» **Exercise directions**
Copy every entry exactly as it stands, though any image it holds should stay out of the copy.

Saved entries
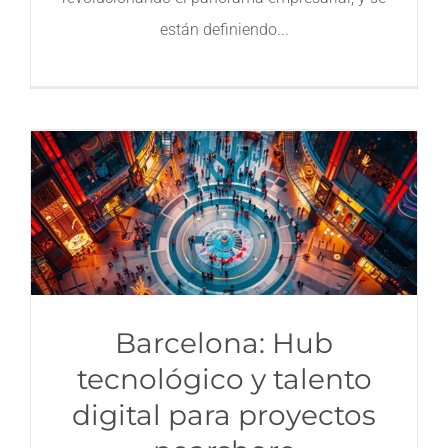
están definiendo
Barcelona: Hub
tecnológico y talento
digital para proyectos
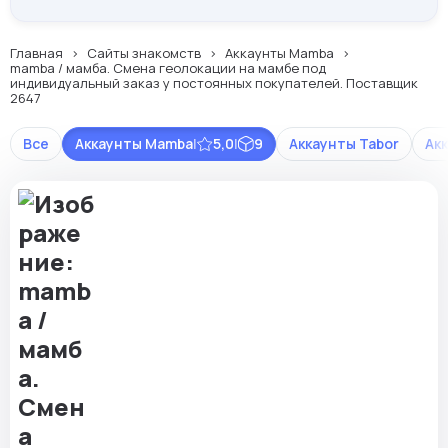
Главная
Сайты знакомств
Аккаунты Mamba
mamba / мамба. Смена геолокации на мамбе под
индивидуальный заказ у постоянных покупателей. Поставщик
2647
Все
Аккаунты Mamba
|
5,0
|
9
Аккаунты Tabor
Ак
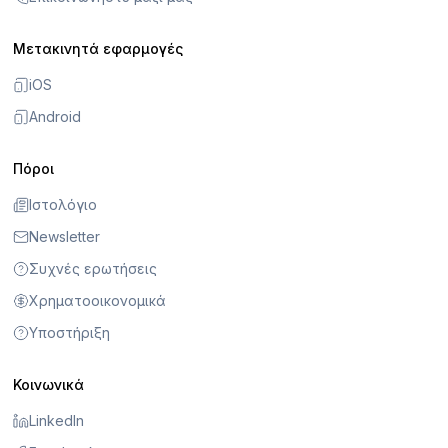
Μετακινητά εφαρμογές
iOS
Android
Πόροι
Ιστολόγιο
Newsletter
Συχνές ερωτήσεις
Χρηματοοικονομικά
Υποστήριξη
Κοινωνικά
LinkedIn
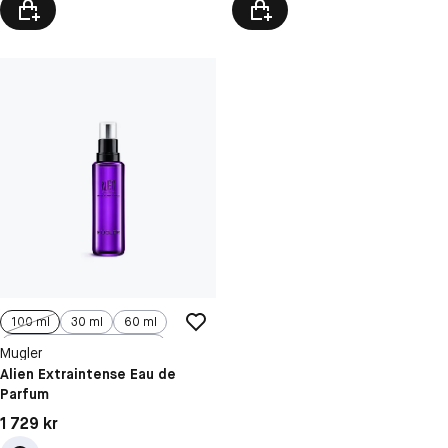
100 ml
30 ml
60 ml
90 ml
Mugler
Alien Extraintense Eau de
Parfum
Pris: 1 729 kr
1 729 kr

» **Answer to the exercise**
están definiendo
Barcelona: Hub
tecnológico y talento
digital para proyectos
Главная
Сайты знакомств
Аккаунты Mamba
mamba / мамба. Смена геолокации на мамбе под
индивидуальный заказ у постоянных покупателей. Поставщик
2647
Все
Аккаунты Mamba
|
5,0
|
9
Аккаунты Tabor
Ак
Μετακινητά εφαρμογές
iOS
Android
Πόροι
Ιστολόγιο
Newsletter
Συχνές ερωτήσεις
Χρηματοοικονομικά
Υποστήριξη
Κοινωνικά
LinkedIn
100 ml
30 ml
60 ml
90 ml
Mugler
Alien Extraintense Eau de
Parfum
Pris: 1 729 kr
1 729 kr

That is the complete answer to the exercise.